-- Instructions to follow --
The exact lines of the listing, from its first through the line that contains "Press Releases", are to make up the answer, and pictures are to be left out.

-- Data supplied --
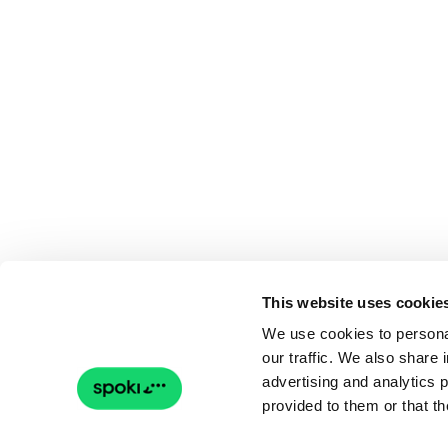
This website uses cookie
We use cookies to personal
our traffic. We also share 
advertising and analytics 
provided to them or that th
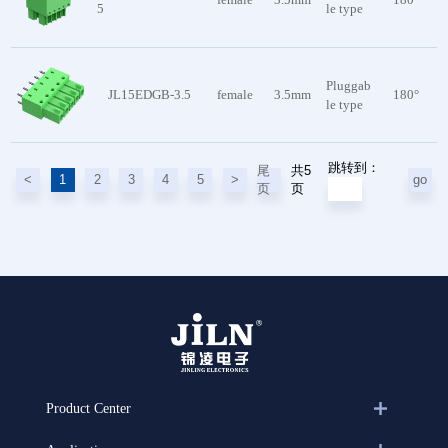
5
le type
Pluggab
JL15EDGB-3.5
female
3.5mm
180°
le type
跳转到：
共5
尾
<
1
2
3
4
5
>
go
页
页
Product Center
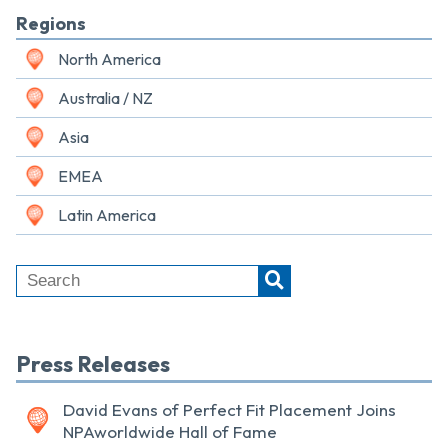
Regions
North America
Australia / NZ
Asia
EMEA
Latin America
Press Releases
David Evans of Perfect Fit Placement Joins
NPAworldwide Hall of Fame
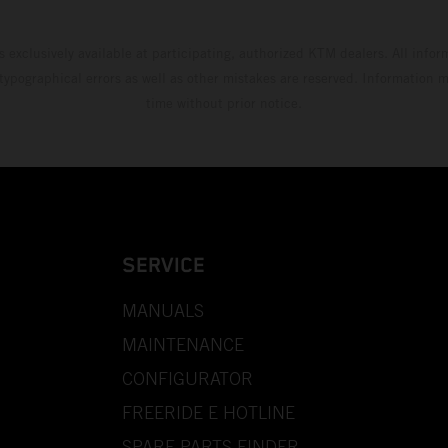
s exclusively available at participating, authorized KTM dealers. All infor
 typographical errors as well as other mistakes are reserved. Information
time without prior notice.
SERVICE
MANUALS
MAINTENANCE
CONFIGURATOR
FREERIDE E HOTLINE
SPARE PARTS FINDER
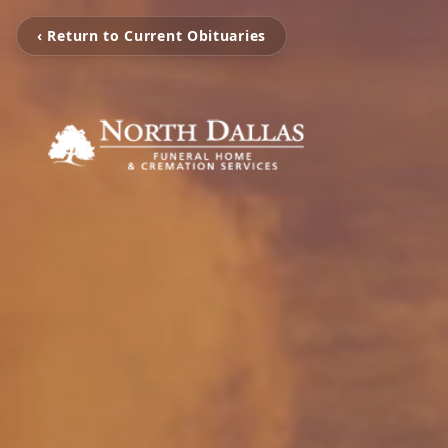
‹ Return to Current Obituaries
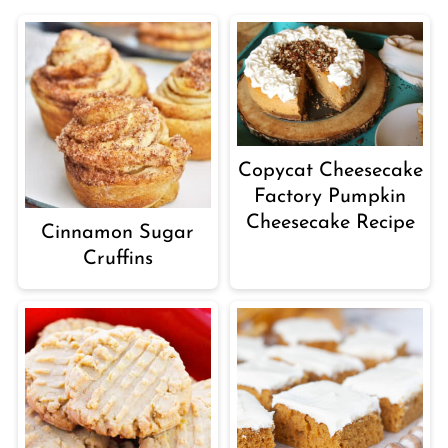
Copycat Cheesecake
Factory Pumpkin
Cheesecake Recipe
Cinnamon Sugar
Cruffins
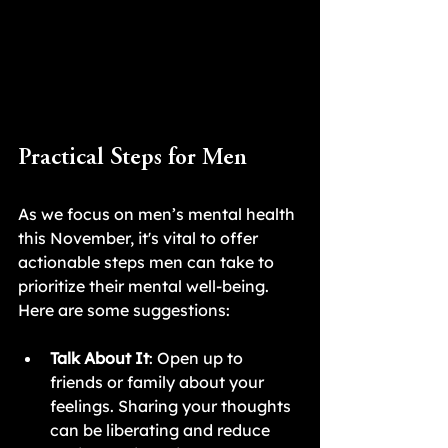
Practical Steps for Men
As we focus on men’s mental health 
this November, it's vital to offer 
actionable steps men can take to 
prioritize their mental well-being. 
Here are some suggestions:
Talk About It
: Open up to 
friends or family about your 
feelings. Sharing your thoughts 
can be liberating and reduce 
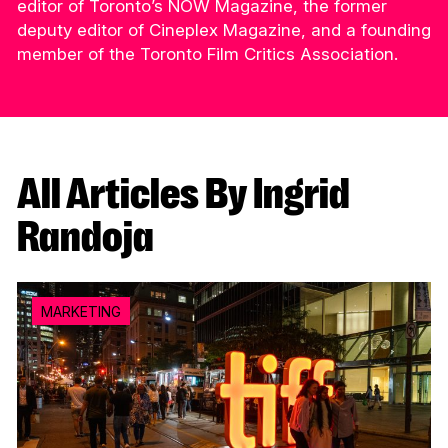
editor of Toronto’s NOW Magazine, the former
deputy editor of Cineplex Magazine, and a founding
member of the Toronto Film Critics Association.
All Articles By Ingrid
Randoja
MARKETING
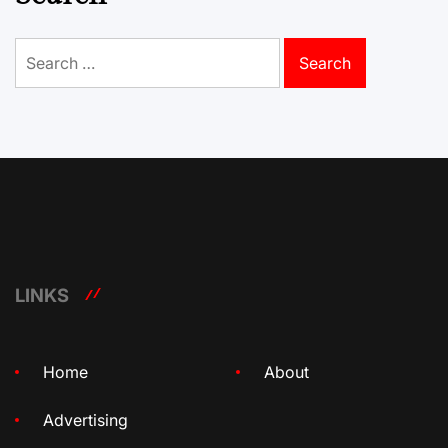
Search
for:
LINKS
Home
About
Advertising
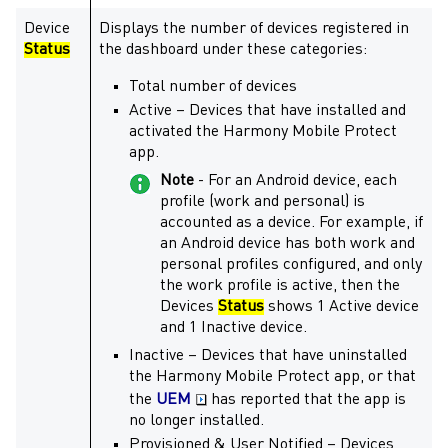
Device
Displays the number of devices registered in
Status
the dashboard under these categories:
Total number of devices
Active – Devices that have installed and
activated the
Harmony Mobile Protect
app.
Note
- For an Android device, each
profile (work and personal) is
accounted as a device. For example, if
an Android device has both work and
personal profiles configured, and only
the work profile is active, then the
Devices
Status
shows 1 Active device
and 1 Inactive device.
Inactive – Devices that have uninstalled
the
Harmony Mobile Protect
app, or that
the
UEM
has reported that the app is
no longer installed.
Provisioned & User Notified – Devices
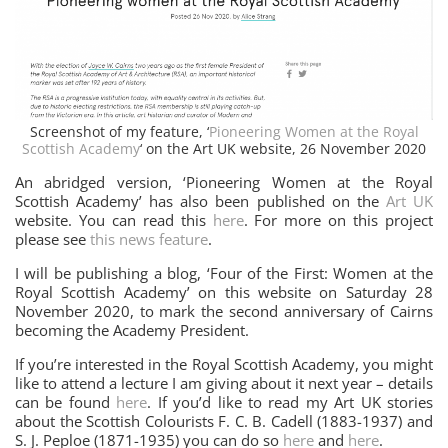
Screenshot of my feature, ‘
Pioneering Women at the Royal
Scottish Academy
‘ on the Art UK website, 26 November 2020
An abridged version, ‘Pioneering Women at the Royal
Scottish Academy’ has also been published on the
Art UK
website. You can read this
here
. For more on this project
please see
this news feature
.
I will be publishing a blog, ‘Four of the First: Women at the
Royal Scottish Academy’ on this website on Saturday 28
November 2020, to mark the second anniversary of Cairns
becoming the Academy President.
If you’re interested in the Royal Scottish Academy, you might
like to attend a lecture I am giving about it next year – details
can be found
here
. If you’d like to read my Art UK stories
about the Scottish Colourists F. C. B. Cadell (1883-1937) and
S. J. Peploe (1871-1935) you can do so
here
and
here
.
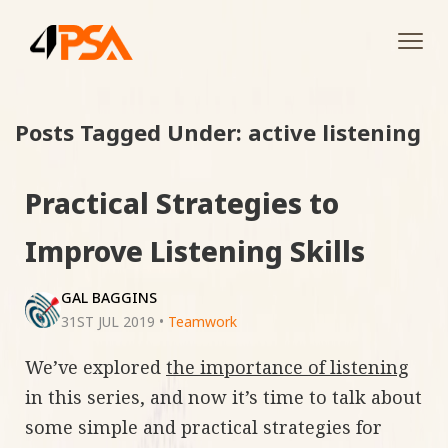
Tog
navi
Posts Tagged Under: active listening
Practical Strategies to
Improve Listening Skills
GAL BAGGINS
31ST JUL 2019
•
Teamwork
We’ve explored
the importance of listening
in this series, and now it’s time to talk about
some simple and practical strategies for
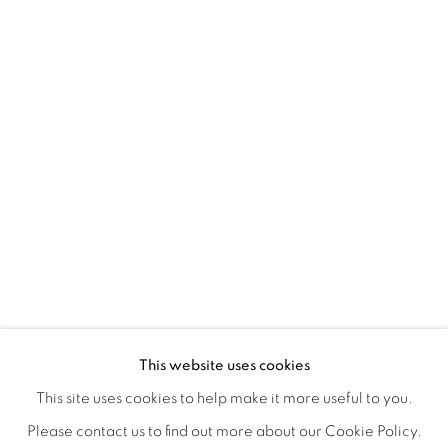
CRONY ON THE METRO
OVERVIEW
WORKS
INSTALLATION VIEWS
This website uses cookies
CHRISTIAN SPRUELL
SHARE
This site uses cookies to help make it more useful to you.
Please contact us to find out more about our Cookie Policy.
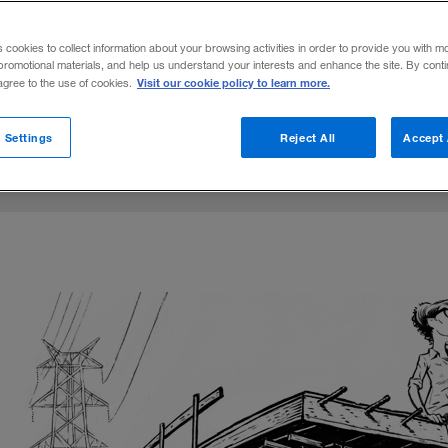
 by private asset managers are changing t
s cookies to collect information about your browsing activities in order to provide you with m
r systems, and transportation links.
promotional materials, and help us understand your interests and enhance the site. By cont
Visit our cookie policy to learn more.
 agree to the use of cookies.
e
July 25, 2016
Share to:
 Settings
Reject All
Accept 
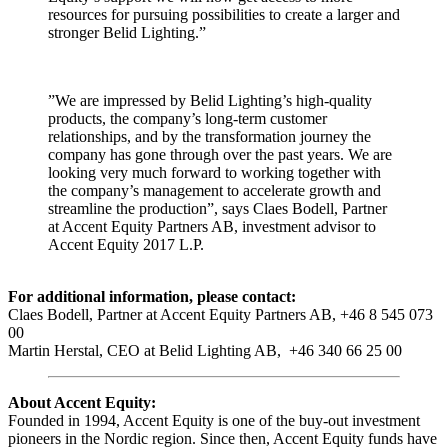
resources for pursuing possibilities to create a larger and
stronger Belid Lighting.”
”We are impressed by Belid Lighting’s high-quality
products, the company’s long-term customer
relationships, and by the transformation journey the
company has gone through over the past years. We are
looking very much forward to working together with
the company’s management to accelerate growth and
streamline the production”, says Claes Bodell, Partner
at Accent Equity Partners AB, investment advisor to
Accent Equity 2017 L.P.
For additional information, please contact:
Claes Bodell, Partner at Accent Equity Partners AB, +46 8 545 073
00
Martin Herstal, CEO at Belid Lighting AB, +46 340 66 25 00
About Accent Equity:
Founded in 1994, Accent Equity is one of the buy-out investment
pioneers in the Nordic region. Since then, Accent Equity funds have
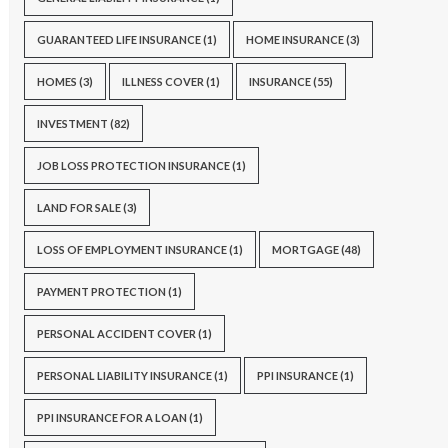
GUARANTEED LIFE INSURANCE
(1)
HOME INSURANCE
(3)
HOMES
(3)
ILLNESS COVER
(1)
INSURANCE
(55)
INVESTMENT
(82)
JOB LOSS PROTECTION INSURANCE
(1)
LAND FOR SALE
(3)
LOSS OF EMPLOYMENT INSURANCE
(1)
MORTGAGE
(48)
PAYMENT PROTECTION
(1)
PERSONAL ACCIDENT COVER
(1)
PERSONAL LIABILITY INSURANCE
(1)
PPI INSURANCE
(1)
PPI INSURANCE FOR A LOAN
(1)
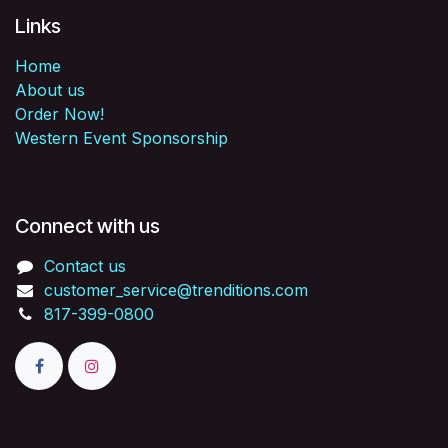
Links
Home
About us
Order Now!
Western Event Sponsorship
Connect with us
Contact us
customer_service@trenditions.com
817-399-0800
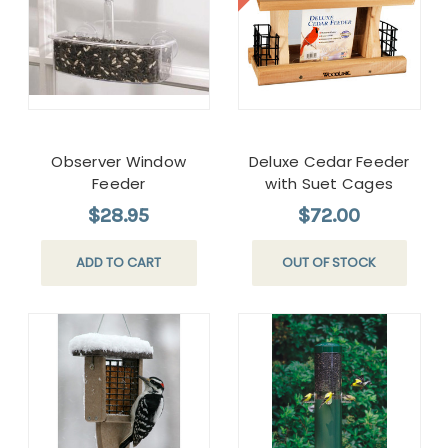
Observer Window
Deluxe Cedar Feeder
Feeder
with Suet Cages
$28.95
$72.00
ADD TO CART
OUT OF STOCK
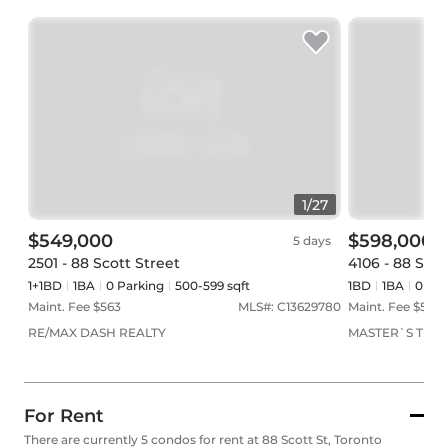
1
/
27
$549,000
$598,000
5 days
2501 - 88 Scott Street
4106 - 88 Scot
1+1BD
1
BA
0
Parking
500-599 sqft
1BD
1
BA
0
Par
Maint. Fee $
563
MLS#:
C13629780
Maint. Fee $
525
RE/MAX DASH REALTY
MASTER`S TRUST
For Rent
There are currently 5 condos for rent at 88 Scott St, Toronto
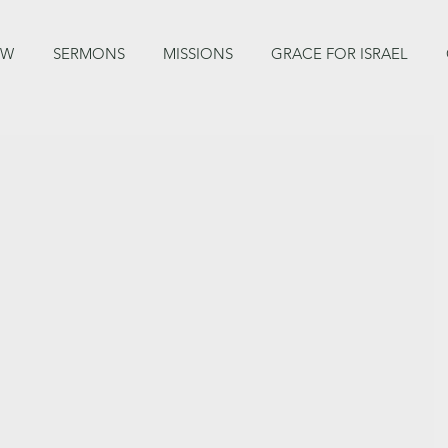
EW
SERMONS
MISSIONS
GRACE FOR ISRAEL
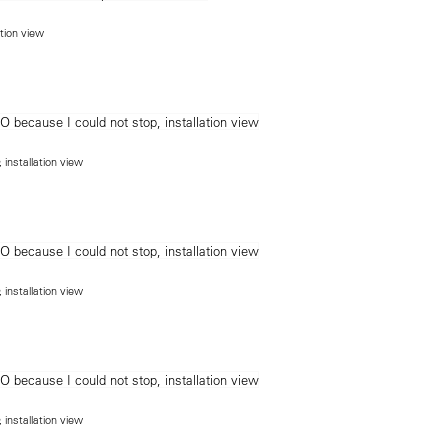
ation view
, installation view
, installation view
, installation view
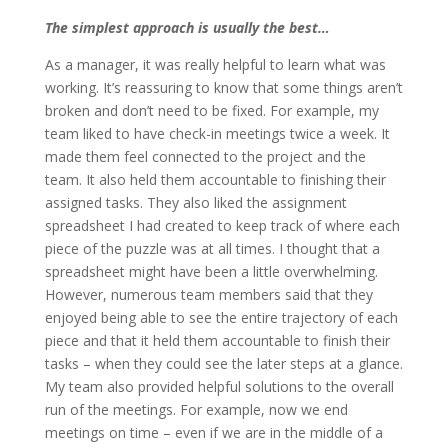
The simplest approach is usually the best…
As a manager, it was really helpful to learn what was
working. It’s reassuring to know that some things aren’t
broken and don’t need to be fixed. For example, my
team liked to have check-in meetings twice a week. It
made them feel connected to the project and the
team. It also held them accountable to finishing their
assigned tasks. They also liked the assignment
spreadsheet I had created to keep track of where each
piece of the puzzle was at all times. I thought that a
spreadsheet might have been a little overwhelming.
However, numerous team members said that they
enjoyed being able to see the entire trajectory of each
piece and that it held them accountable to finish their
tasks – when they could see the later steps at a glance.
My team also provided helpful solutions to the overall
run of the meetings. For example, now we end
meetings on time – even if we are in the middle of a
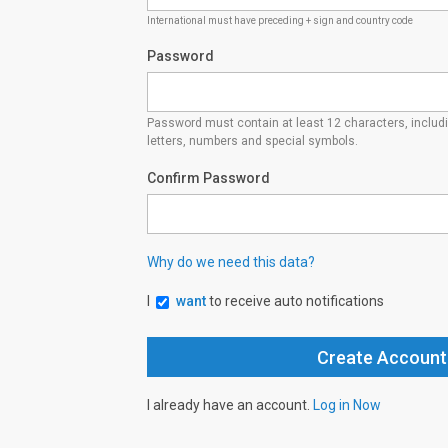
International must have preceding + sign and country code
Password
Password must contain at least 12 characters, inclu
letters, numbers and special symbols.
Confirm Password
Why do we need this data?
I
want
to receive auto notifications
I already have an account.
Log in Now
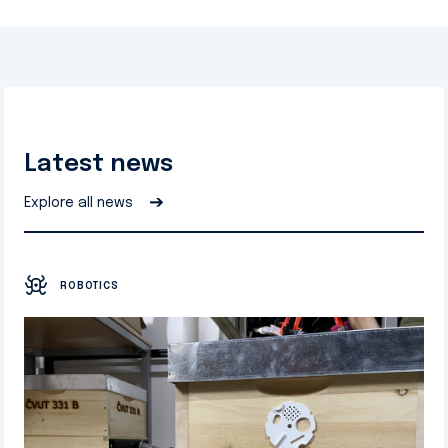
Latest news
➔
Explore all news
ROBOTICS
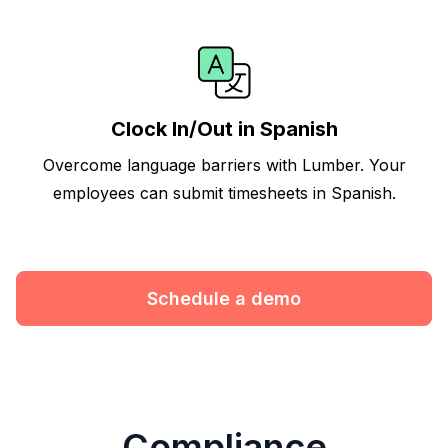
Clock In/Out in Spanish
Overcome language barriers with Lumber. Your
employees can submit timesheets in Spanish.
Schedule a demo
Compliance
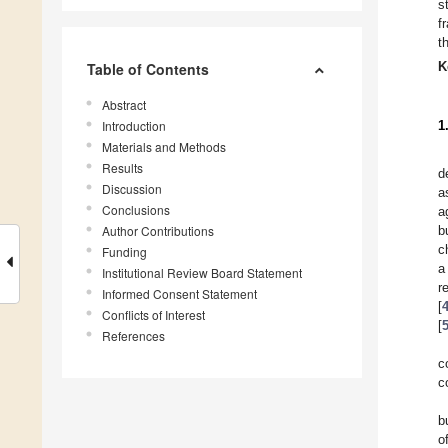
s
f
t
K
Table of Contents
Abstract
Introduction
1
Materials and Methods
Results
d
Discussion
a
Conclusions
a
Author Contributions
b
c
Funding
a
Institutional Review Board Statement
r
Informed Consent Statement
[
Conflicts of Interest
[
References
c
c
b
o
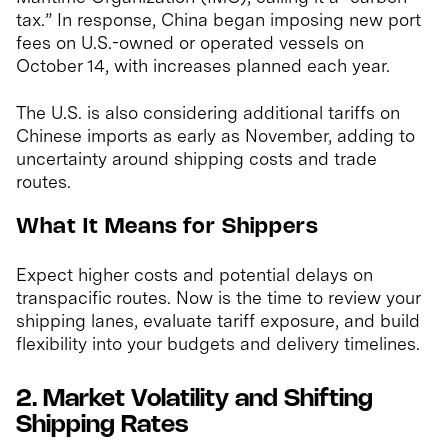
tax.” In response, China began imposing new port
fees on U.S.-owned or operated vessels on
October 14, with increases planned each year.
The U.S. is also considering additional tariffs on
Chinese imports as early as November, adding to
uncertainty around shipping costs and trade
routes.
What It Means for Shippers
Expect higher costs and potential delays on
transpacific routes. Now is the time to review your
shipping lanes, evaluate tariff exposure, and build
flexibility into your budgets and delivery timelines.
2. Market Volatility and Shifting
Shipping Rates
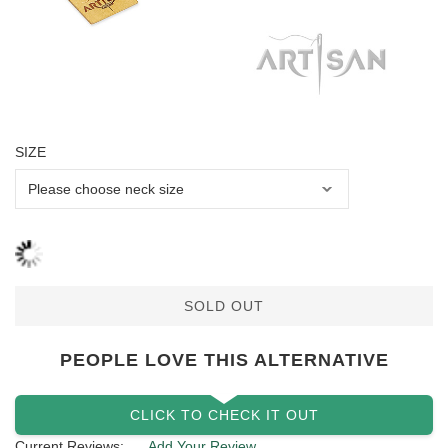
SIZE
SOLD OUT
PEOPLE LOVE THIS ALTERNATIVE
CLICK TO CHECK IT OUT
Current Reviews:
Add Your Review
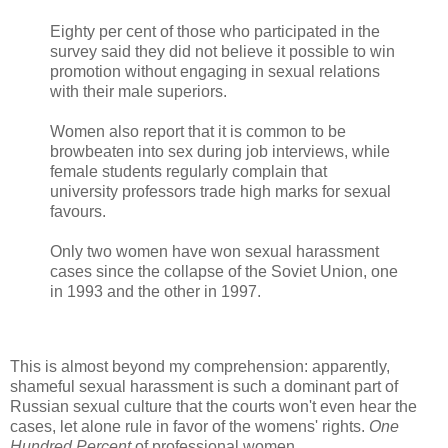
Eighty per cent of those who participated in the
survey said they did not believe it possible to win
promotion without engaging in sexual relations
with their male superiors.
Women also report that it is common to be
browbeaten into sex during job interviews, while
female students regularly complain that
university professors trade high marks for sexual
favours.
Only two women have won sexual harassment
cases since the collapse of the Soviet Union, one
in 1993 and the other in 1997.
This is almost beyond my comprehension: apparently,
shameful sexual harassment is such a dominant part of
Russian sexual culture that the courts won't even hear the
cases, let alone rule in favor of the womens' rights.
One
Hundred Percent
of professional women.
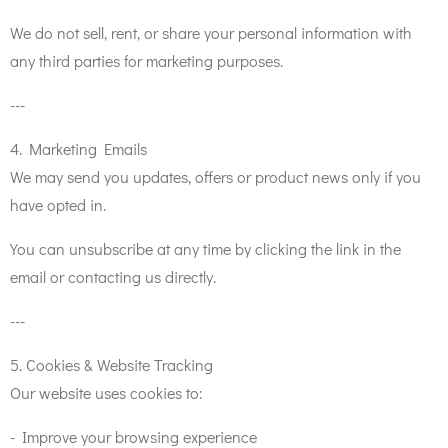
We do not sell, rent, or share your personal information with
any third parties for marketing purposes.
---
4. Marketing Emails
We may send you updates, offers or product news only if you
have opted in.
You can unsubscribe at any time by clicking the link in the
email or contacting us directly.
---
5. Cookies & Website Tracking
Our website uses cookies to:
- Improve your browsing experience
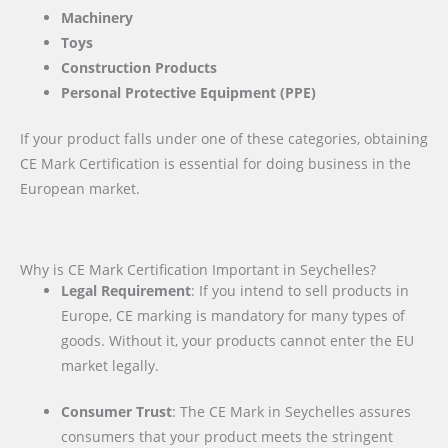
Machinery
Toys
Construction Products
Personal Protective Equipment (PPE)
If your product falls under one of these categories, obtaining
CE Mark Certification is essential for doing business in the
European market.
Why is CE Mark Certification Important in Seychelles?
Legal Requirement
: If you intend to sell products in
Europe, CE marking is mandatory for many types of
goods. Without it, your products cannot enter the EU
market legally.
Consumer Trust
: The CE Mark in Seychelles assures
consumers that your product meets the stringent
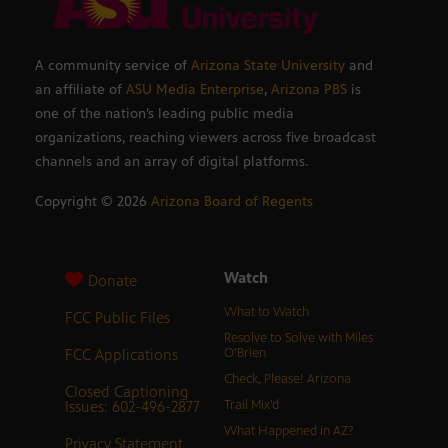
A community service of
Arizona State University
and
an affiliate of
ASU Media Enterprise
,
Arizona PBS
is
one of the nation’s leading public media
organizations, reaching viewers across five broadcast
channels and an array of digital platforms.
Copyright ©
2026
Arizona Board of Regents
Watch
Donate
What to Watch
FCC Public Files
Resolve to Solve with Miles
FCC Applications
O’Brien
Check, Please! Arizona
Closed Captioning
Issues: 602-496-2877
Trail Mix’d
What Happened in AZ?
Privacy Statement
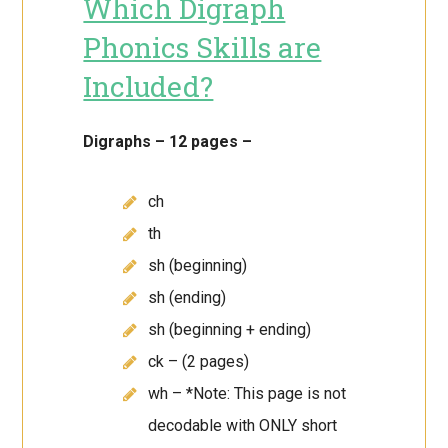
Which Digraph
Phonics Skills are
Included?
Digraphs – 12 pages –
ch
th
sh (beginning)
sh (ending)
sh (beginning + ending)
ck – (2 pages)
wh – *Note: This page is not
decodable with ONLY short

-- Result for this task --
This website uses cookie
We use cookies to personal
our traffic. We also share 
advertising and analytics 
provided to them or that th
5
le type
Pluggab
JL15EDGB-3.5
female
3.5mm
180°
le type
跳转到：
共5
尾
<
1
2
3
4
5
>
go
页
页
Product Center
Regions
North America
Australia / NZ
Asia
EMEA
Latin America
Press Releases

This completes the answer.